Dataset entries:

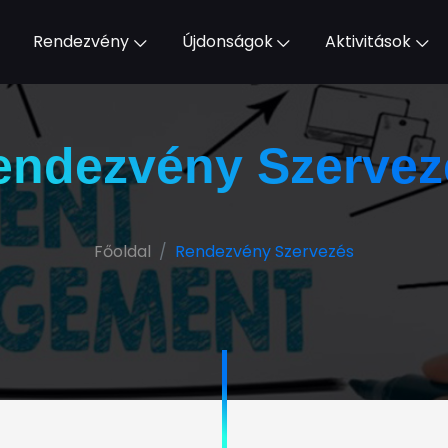
Rendezvény
Újdonságok
Aktivitások
endezvény Szervez
Főoldal
Rendezvény Szervezés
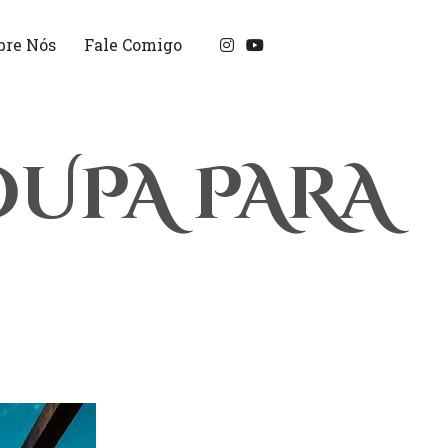
bre Nós
Fale Comigo
UPA PARA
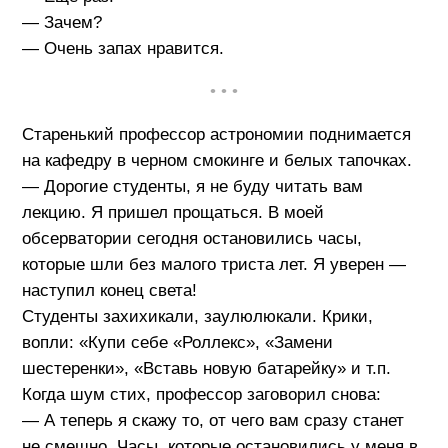
— Зачем?
— Очень запах нравится.
• • •
Старенький профессор астрономии поднимается
на кафедру в черном смокинге и белых тапочках.
— Дорогие студенты, я не буду читать вам
лекцию. Я пришел прощаться. В моей
обсерватории сегодня остановились часы,
которые шли без малого триста лет. Я уверен —
наступил конец света!
Студенты захихикали, заулюлюкали. Крики,
вопли: «Купи себе «Роллекс», «Замени
шестеренки», «Вставь новую батарейку» и т.п.
Когда шум стих, профессор заговорил снова:
— А теперь я скажу то, от чего вам сразу станет
не смешно. Часы, которые остановились у меня в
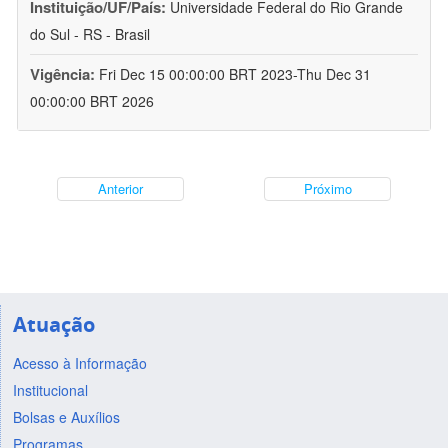
Instituição/UF/País:
Universidade Federal do Rio Grande
do Sul - RS - Brasil
Vigência:
Fri Dec 15 00:00:00 BRT 2023-Thu Dec 31
00:00:00 BRT 2026
Anterior
Próximo
Atuação
Acesso à Informação
Institucional
Bolsas e Auxílios
Programas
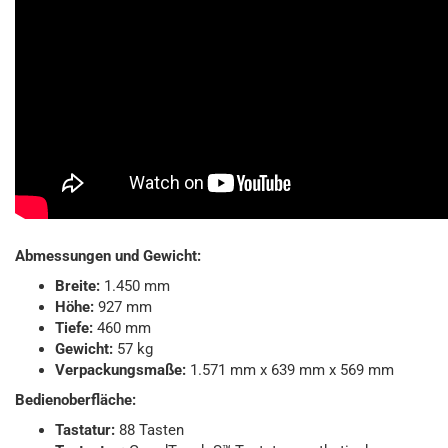
Abmessungen und Gewicht:
Breite:
1.450 mm
Höhe:
927 mm
Tiefe:
460 mm
Gewicht:
57 kg
Verpackungsmaße:
1.571 mm x 639 mm x 569 mm
Bedienoberfläche:
Tastatur:
88 Tasten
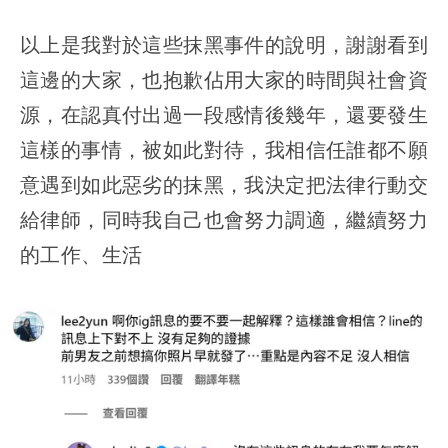
以上是我對於這些抹黑事件的說明，謝謝看到
這邊的大家，也抱歉佔用大家的時間與社會資
源，在認真付出過一段感情後幾年，還要發生
這樣的事情，被如此對待，我相信任誰都不願
意遇到如此惡劣的抹黑，我決定把法律行動交
給律師，同時我自己也會努力調適，繼續努力
的工作、生活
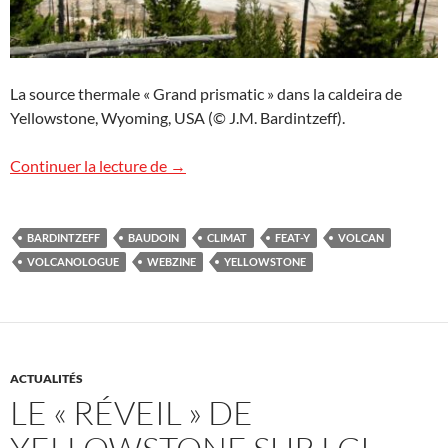
La source thermale « Grand prismatic » dans la caldeira de
Yellowstone, Wyoming, USA (© J.M. Bardintzeff).
Volcans et climats : interview pour Feat-
Continuer la lecture de
→
BARDINTZEFF
BAUDOIN
CLIMAT
FEAT-Y
VOLCAN
VOLCANOLOGUE
WEBZINE
YELLOWSTONE
ACTUALITÉS
LE « RÉVEIL » DE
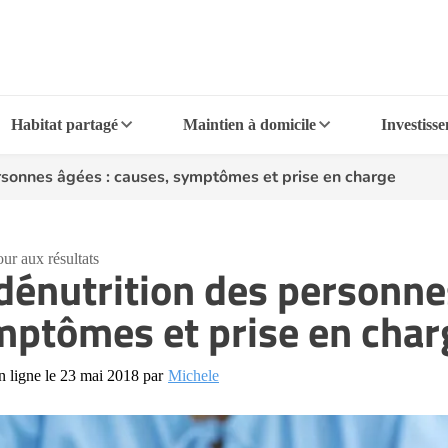
Habitat partagé
Maintien à domicile
Investiss
rsonnes âgées : causes, symptômes et prise en charge
ur aux résultats
dénutrition des personne
ptômes et prise en char
n ligne le 23 mai 2018 par
Michele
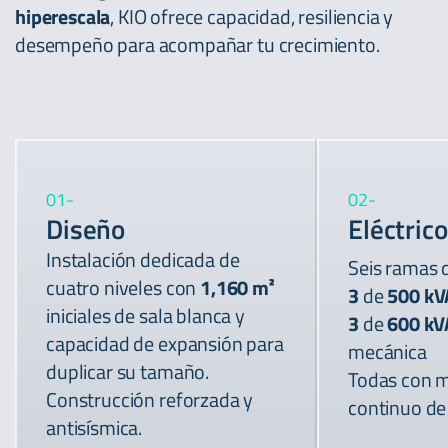
hiperescala
, KIO ofrece capacidad, resiliencia y
desempeño para acompañar tu crecimiento.
01
-
02
-
Diseño
Eléctrico
Instalación dedicada de
Seis ramas 
cuatro niveles con
1,160 m²
3
de
500
kV
iniciales de sala blanca y
3
de
600 kV
capacidad de expansión para
mecánica
duplicar su tamaño.
Todas con 
Construcción reforzada y
continuo de 
antisísmica.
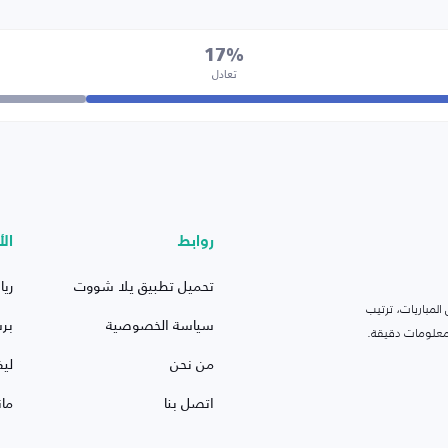
17%
تعادل
روابط
الأ
تحميل تطبيق يلا شووت
ريا
لمباريات، ترتيب
سياسة الخصوصية
بر
 ومعلومات دقيقة.
من نحن
ليف
اتصل بنا
ما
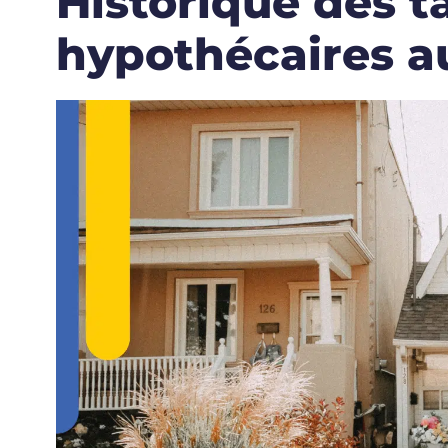
Historique des t
hypothécaires a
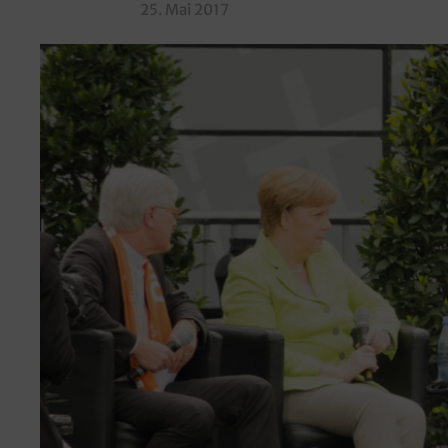
25. Mai 2017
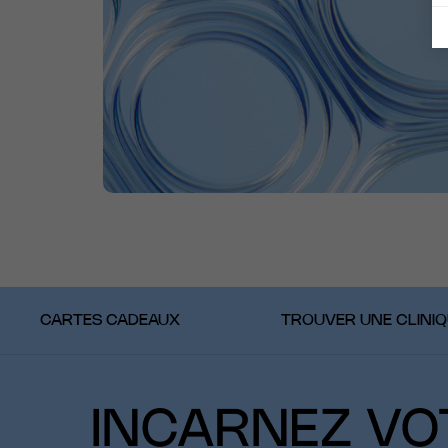
CARTES CADEAUX
TROUVER UNE CLINI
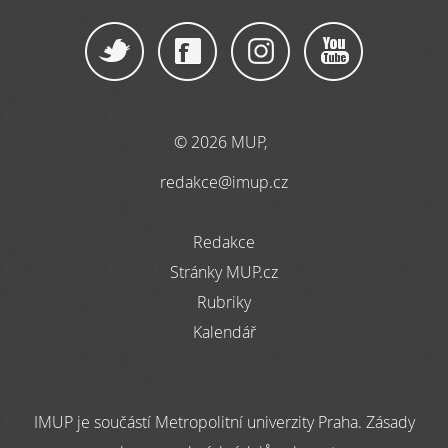
© 2026 MUP,
redakce@imup.cz
Redakce
Stránky MUP.cz
Rubriky
Kalendář
IMUP je součástí Metropolitní univerzity Praha. Zásady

- [Exercise objective]:
Go through the data and show each line that holds "prise".

- [Solution to the exercise]:
rsonnes âgées : causes, symptômes et prise en charge
ptômes et prise en char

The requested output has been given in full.